The Senator made particular reference to orthopaedic services in Waterford University Hospital. I understand the current waiting time for outpatient orthopaedic referrals is 20 months. I am acutely conscious that this waiting time is outside the so-called no longer than 12 month target set for outpatient appointments. I am advised, however, that the SDU and the HSE are working on a series of options to address waiting list issues and continuing to explore options to reduce waiting times for patients requiring treatment. The consultant staffing complement at the orthopaedic department at University Hospital Waterford is eight whole-time equivalent posts. Currently, seven posts are filled, two on a temporary basis. I am advised that the vacant eighth post will be filled on a permanent basis with effect from Monday next, 7 July. The filling of this consultant post should help to ease the pressure on the orthopaedic department in the hospital and have a positive impact on waiting times.

In 2012 University Hospital Waterford undertook an initiative with Cappagh National Orthopaedic Hospital and the National Treatment Purchase Fund. As a result, a total of 1,871 patients were sent from Waterford to Cappagh with an agreement that the hospital at Cappagh would complete the episode of care for this cohort of patients. The initiative progressed as planned and the hospital at Cappagh managed the patients as required, including validation, musculoskeletal review, investigations, procedure and follow-up discharge. In June 2013 this initiative came to an end and responsibility for the care of these patients was returned to University Hospital Waterford. All of the patients who were previously seen at Cappagh will be seen by University Hospital Waterford orthopaedic consultants to complete their episodes of care. Some of these patients have already been seen in Waterford and any patient with an appointment outstanding will be seen as soon as arrangements can be made. University Hospital Waterford has assured me and the Minister that it is committed to completing the episodes of care for the cohort of patients who had responsibility for their care transferred back from the hospital at Cappagh and the hospital will continue to work to ensure the care pathway is completed in each case.

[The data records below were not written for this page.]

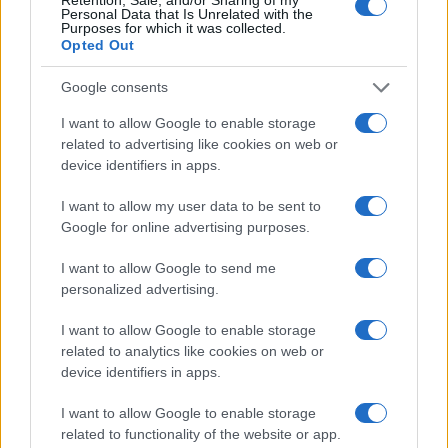
Personal Data that Is Unrelated with the
Purposes for which it was collected.
ESG NEWS
Opted Out
Google consents
I want to allow Google to enable storage
related to advertising like cookies on web or
device identifiers in apps.
I want to allow my user data to be sent to
Google for online advertising purposes.
I want to allow Google to send me
personalized advertising.
Sanità sarda e transizione verde: tra case della
I want to allow Google to enable storage
comunità, industria farmaceutica e tensioni politiche
related to analytics like cookies on web or
Ilaria Galli · 15 Giu 2026
device identifiers in apps.
ESG NEWS
I want to allow Google to enable storage
related to functionality of the website or app.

I have referred to the current waiting time of 20 months for orthopaedic treatment in University Hospital Waterford. The SDU and the HSE are working on a series of options to address waiting list issues and continuing to explore options to reduce waiting times for patients requiring treatment. This initiative, with the appointment of a new consultant at University Hospital Waterford next week, will, I expect, lead to an improvement in waiting times for patients.

The response from the Minister of State on behalf of the Minister for Health only reaffirms my fear because the Minister of State accepts that 1,870 patients were sent from Waterford to Cappagh. Furthermore, he has accepted that there was an agreement that the hospital at Cappagh would complete the episodes of care.

That did not happen. The Minister of State then indicated that the initiative came to an end in June 2013. Why was that the case and why was the care not followed through on? He further indicated that people should return to Waterford for treatment. The logic behind sending them to Cappagh Hospital in the first instance relates to the fact that there are capacity issues in Waterford. In that context, the Minister of State accepted that there is a waiting time of 20 months.

This is a complete mess. No one is able to inform the patients why the arrangement with Cappagh Hospital was brought to an end in the way it was and neither can they tell them when they will be seen. With respect, all we get from the HSE in respect of this matter is spin and, in that context, the Minister of State was obliged to use the phrase "continuing to explore options to reduce waiting times". What options is it exploring? I have been raising this issue for almost 18 months and I have been continually informed that options are being examined. I do not see any options, nor do I see any solutions. All I see is waiting times increasing constantly. Arrangements that were put in place - such as that relating to Cappagh Hospital - which were designed to reduce waiting times have been brought to an end without an explanation being provided.

I am not sure whether the Minister of State is in a position to respond to me in respect of these matters. If not, perhaps he could revert to me on them. This is a crucial issue for people who are awaiting treatment. I genuinely believe the situation is unsustainable. It is also unfair on the excellent staff employed in Waterford University Hospital.

The objective of all concerned is to ensure that patients receive treatment. I do not know why the arrangement with Cappagh Hospital came to an end. If the Senator is unable to discover why that occurred, I will certainly assist him in trying to establish the facts. I reiterate that patients who were previously seen at Cappagh Hospital will now be seen at Waterford University Hospital in order to complete their episodes of care. Some of them have been already seen and any with appointments outstanding will be seen as soon as arrangements can be made. That is the commitment which has been made.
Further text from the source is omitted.